Greffière lors des débats : Véronique DUPHIL
Le rapport oral de l'affaire a été fait à l'audience avant les plaidoiries.
ARRÊT :
- contradictoire
- prononcé publiquement par mise à disposition de l'arrêt au greffe de la cour, les parties en ayant été préalablement avisées dans les conditions prévues au deuxième alinéa de l'article 450 du code de procédure civile.
* * *
EXPOSE DU LITIGE
Des relations de Mme [V] [E] et de M. [H] [M] est né [P], le 30 mars 2017, à [Localité 11] (31), reconnu avant la naissance par les deux parents.
Par décision du 6 octobre 2017, le directeur des services de greffe judiciaires du tribunal d'instance de Toulouse a refusé de délivrer à M. [P] [M] un certificat de nationalité française souscrit sur le fondement de l'article 18 du code civil.
Par acte d'huissier du 13 novembre 2018, Mme [V] [E] et M. [H] [M], agissant en qualité de représentants légaux de l'enfant mineur M. [P] [M], ont assigné le ministère public auprès du tribunal de grande instance de Bordeaux afin que la nationalité française de l'enfant soit constatée sur le fondement des dispositions de l'article 18 du code civil.
Par jugement du 13 octobre 2022, le tribunal judiciaire de Bordeaux a :
- constaté que le récépissé de l'article 1043 du code de procédure civile a été délivré à M. [H] [M] et Mme [V] [E], représentants légaux de M. [P] [M],
- dit que M. [P] [M] se disant né le 30 mars 2017 à [Localité 11] (Haute-Garonne), a la qualité de français par filiation, en application de l'article 18 du code civil,
- ordonné la mention prévue à l'article 28 du code civil,
- rejeté toute autre demande,
- laissé les dépens à la charge du Trésor Public.
Procédure d'appel :
Par déclaration d'appel du 27 octobre 2022, le procureur général a formé appel du jugement de première instance en ce qu'il a dit que M. [P] [M] a la qualité de français par filiation, ordonné la mention prévue à l'article 28 du code civil et laissé les dépens à la charge du Trésor Public.
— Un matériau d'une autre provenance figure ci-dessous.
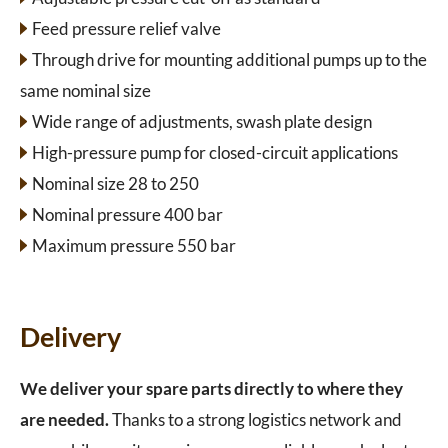
Feed pressure relief valve
Through drive for mounting additional pumps up to the
same nominal size
Wide range of adjustments, swash plate design
High-pressure pump for closed-circuit applications
Nominal size 28 to 250
Nominal pressure 400 bar
Maximum pressure 550 bar
Delivery
We deliver your spare parts directly to where they
are needed.
Thanks to a strong logistics network and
Selon dernières conclusions du 24 octobre 2024, le procureur général demande à la cour de :
- dire la procédure régulière au sens de l'article 1040 du code de procédure civile,
- infirmer le jugement de première instance en ce qu'il a dit que M. [P] [M] se disant né le 30 mars 2017 à [Localité 11] (Haute-Garonne), a la qualité de français par filiation, en application de l'article 18 du code civil, ordonné la mention prévue à l'article 28 du code civil, rejeté toute autre demande et laissé les dépens à la charge du Trésor Public,
- statuant à nouveau, juger que M. [P] [M], né le 30 mars 2017 à [Localité 11] (Haute-Garonne), n'est pas Français,
- ordonner la mention prévue par l'article 28 du code civil,
- condamner Mme [V] [E] et M. [H] [M], agissant en tant que représentants légaux de leur fils [P] [M], aux entiers dépens.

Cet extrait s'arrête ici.